### REQUIRED ACTION
The answer must be every line of the records below that contains the word "object".

(Document layout detection data)
####
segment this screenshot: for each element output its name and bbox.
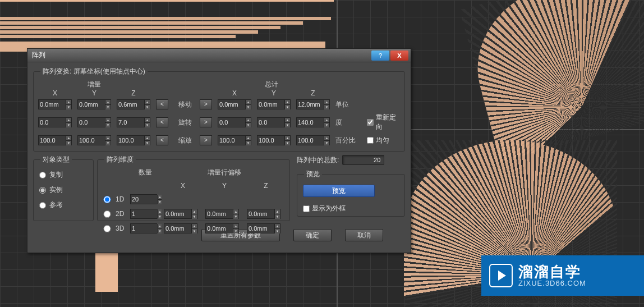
scale-tz-spinner[interactable]: ▲▼ xyxy=(296,135,330,145)
rotate-tz-spinner[interactable]: ▲▼ xyxy=(296,117,330,127)
label-1d: 1D xyxy=(116,195,127,203)
2d-x-spinner[interactable]: ▲▼ xyxy=(164,209,197,219)
2d-z-spinner[interactable]: ▲▼ xyxy=(247,209,280,219)
rotate-left-button[interactable]: < xyxy=(156,117,168,127)
array-dimensions-group: 阵列维度 数量 增量行偏移 X Y Z 1D ▲▼ 2D ▲▼ ▲ xyxy=(97,155,290,221)
array-transform-legend: 阵列变换: 屏幕坐标(使用轴点中心) xyxy=(40,67,148,76)
radio-reference[interactable]: 参考 xyxy=(39,200,88,210)
preview-group: 预览 预览 显示为外框 xyxy=(297,169,405,217)
object-type-group: 对象类型 复制 实例 参考 xyxy=(33,155,94,221)
radio-copy[interactable]: 复制 xyxy=(39,170,88,180)
3d-y-spinner[interactable]: ▲▼ xyxy=(205,223,239,233)
scale-iz-spinner[interactable]: ▲▼ xyxy=(117,135,150,145)
label-3d: 3D xyxy=(116,224,127,232)
axis-y-label-2: Y xyxy=(257,89,291,97)
2d-y-spinner[interactable]: ▲▼ xyxy=(205,209,239,219)
rotate-ty-spinner[interactable]: ▲▼ xyxy=(257,117,291,127)
ok-button[interactable]: 确定 xyxy=(293,229,332,241)
array-transform-group: 阵列变换: 屏幕坐标(使用轴点中心) 增量 总计 X Y Z X Y Z ▲▼ xyxy=(33,67,405,152)
watermark: 溜溜自学 ZIXUE.3D66.COM xyxy=(481,255,644,296)
radio-3d[interactable] xyxy=(102,225,112,232)
count-1d-spinner[interactable]: ▲▼ xyxy=(130,194,157,204)
rotate-ix-spinner[interactable]: ▲▼ xyxy=(38,117,72,127)
reorient-checkbox[interactable]: 重新定向 xyxy=(367,113,400,132)
dim-count-label: 数量 xyxy=(130,168,160,177)
dim-x-label: X xyxy=(164,182,202,190)
small-object xyxy=(95,247,118,292)
axis-z-label-2: Z xyxy=(296,89,330,97)
rotate-iz-spinner[interactable]: ▲▼ xyxy=(117,117,150,127)
uniform-checkbox[interactable]: 均匀 xyxy=(367,136,400,145)
rotate-unit: 度 xyxy=(335,118,364,127)
move-label: 移动 xyxy=(174,100,196,109)
help-button[interactable]: ? xyxy=(371,51,389,61)
close-button[interactable]: X xyxy=(390,51,408,61)
scale-ty-spinner[interactable]: ▲▼ xyxy=(257,135,291,145)
move-left-button[interactable]: < xyxy=(156,99,168,109)
3d-z-spinner[interactable]: ▲▼ xyxy=(247,223,280,233)
total-label: 总计 xyxy=(215,80,328,89)
move-iy[interactable] xyxy=(78,100,105,109)
object-type-legend: 对象类型 xyxy=(40,155,72,164)
play-icon xyxy=(489,264,513,287)
move-right-button[interactable]: > xyxy=(200,99,212,109)
move-tx[interactable] xyxy=(218,100,245,109)
scale-unit: 百分比 xyxy=(335,136,364,145)
spinner-up-icon[interactable]: ▲ xyxy=(66,100,71,105)
scale-label: 缩放 xyxy=(174,136,196,145)
move-tz[interactable] xyxy=(297,100,324,109)
move-iz-spinner[interactable]: ▲▼ xyxy=(117,99,150,109)
move-ix-spinner[interactable]: ▲▼ xyxy=(38,99,72,109)
scale-ix-spinner[interactable]: ▲▼ xyxy=(38,135,72,145)
label-2d: 2D xyxy=(116,210,127,218)
move-tz-spinner[interactable]: ▲▼ xyxy=(296,99,330,109)
dialog-title: 阵列 xyxy=(30,51,370,60)
axis-y-label: Y xyxy=(77,89,111,97)
rotate-label: 旋转 xyxy=(174,118,196,127)
incremental-label: 增量 xyxy=(38,80,150,89)
titlebar[interactable]: 阵列 ? X xyxy=(27,49,411,62)
wireframe-strip xyxy=(0,0,334,2)
move-iy-spinner[interactable]: ▲▼ xyxy=(77,99,111,109)
preview-button[interactable]: 预览 xyxy=(303,185,375,197)
total-count-label: 阵列中的总数: xyxy=(297,155,339,165)
fan-top-viewport xyxy=(459,0,644,162)
rotate-right-button[interactable]: > xyxy=(200,117,212,127)
dim-y-label: Y xyxy=(205,182,243,190)
move-iz[interactable] xyxy=(117,100,144,109)
move-ix[interactable] xyxy=(39,100,66,109)
rotate-tx-spinner[interactable]: ▲▼ xyxy=(218,117,251,127)
watermark-url: ZIXUE.3D66.COM xyxy=(518,279,586,287)
move-ty-spinner[interactable]: ▲▼ xyxy=(257,99,291,109)
scale-iy-spinner[interactable]: ▲▼ xyxy=(77,135,111,145)
radio-1d[interactable] xyxy=(102,196,112,203)
cancel-button[interactable]: 取消 xyxy=(345,229,383,241)
move-ty[interactable] xyxy=(257,100,284,109)
scale-tx-spinner[interactable]: ▲▼ xyxy=(218,135,251,145)
axis-z-label: Z xyxy=(117,89,150,97)
move-unit: 单位 xyxy=(335,100,364,109)
axis-x-label: X xyxy=(38,89,72,97)
axis-x-label-2: X xyxy=(218,89,251,97)
dim-z-label: Z xyxy=(247,182,285,190)
count-3d-spinner[interactable]: ▲▼ xyxy=(130,223,157,233)
total-count-value: 20 xyxy=(342,155,384,165)
spinner-down-icon[interactable]: ▼ xyxy=(66,105,71,109)
array-dim-legend: 阵列维度 xyxy=(104,155,136,164)
array-dialog: 阵列 ? X 阵列变换: 屏幕坐标(使用轴点中心) 增量 总计 X Y Z X … xyxy=(27,48,411,253)
wireframe-checkbox[interactable]: 显示为外框 xyxy=(303,204,346,213)
3d-x-spinner[interactable]: ▲▼ xyxy=(164,223,197,233)
row-offset-label: 增量行偏移 xyxy=(164,168,285,177)
scale-right-button[interactable]: > xyxy=(200,135,212,145)
rotate-iy-spinner[interactable]: ▲▼ xyxy=(77,117,111,127)
watermark-title: 溜溜自学 xyxy=(518,264,586,279)
radio-instance[interactable]: 实例 xyxy=(39,185,88,195)
radio-2d[interactable] xyxy=(102,210,112,218)
preview-legend: 预览 xyxy=(304,169,322,179)
count-2d-spinner[interactable]: ▲▼ xyxy=(130,209,157,219)
scale-left-button[interactable]: < xyxy=(156,135,168,145)
move-tx-spinner[interactable]: ▲▼ xyxy=(218,99,251,109)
####
### YOUR RESPONSE
object-type-group: 对象类型 复制 实例 参考 xyxy=(33,155,94,221)
small-object xyxy=(95,247,118,292)
object-type-legend: 对象类型 xyxy=(40,155,72,164)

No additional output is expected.